Our assessment after trying Kotlin/Native and Kotlin Multiplatform for a while now was: Kotlin/Native is ready for production, but Kotlin Multiplatform is not, at least for our use case at this moment. The Kotlin-Multiplatform Gradle plugin misses some features that we would require, our APIs make heavy use of generics (which are not fully supported for the Swift/Kotlin interop), and multi-threading is yet-to-be-solved in a delightful manner.
Future
While our first experience was pretty rough, we shall not forget that our original plan was pretty ambitious and the technology is young and developing rapidly. Problems that we experienced at the very first beginning, like the difficulties in setting up the build.gradle
files have been almost wiped out with the introduction of the Kotlin DSL support. And other bugs that we mentioned like the re-downloading of pom files are already fixed for future versions of Kotlin.

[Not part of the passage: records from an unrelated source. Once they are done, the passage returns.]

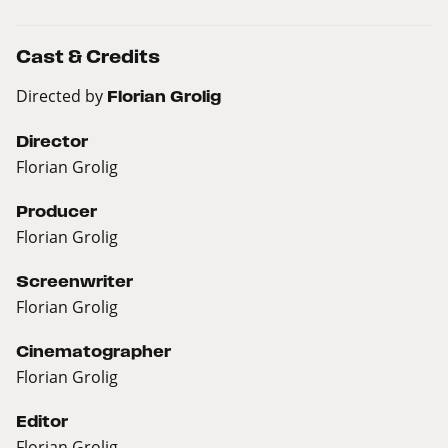
Cast & Credits
Directed by
Florian Grolig
Director
Florian Grolig
Producer
Florian Grolig
Screenwriter
Florian Grolig
Cinematographer
Florian Grolig
Editor
Florian Grolig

We expect to see many major improvements to Kotlin’s Multiplatform approach in the next months. The Swift/Kotlin interoperability is a known issue, according to one JetBrains employee we talked to, and actively worked on. The missing common ground for multithreading between Kotlin/Native and the JVM will require „changes to Koltin/Native’s memory model“ and „we will see a prototype in this year“
There are still many parts of traditional mobile apps are already suited pretty well for Kotlin-Multiplatform: Maybe sharing the network or database code would make a lot of sense for many teams, since there are already pretty great tools that support this technology. We, at QuickBird Studios, will wait for another few months until Kotlin/Native further matures and are very excited to see where the journey with this awesome idea will head. We highly encourage everyone to try it out and share their experience with the world.